**Supplied entries**
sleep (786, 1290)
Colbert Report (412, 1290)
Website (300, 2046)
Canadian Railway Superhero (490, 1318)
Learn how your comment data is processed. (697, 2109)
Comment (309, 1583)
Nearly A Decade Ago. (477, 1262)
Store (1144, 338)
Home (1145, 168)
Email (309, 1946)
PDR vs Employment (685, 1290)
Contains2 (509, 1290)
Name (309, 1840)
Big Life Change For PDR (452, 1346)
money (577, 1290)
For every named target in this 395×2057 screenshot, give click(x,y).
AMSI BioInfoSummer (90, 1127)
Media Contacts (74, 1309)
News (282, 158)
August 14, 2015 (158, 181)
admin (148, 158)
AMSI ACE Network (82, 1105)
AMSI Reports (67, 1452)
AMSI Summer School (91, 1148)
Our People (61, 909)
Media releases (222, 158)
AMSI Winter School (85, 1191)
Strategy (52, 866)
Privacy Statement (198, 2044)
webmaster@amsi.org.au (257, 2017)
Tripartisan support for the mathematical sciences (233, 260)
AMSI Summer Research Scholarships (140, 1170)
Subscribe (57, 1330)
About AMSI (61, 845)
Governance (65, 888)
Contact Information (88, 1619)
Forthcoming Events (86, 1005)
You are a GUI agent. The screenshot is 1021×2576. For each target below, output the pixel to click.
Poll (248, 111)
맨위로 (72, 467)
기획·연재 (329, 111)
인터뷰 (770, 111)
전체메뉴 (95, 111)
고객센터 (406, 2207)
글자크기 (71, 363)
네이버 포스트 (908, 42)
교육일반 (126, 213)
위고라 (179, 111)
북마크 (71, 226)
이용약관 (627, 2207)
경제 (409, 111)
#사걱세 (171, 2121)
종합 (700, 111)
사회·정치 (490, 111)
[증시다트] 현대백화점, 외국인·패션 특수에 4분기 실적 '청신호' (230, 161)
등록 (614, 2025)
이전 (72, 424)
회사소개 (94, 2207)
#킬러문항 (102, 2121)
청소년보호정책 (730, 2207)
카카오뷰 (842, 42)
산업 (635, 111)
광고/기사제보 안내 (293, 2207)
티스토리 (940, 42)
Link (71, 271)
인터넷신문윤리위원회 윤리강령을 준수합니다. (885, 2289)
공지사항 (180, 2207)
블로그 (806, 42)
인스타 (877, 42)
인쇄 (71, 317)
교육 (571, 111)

**Work required**
Every line above that contains the word "screenshot" should be reported.

**Exercise result**
For every named target in this 395×2057 screenshot, give click(x,y).
You are a GUI agent. The screenshot is 1021×2576. For each target below, output the pixel to click.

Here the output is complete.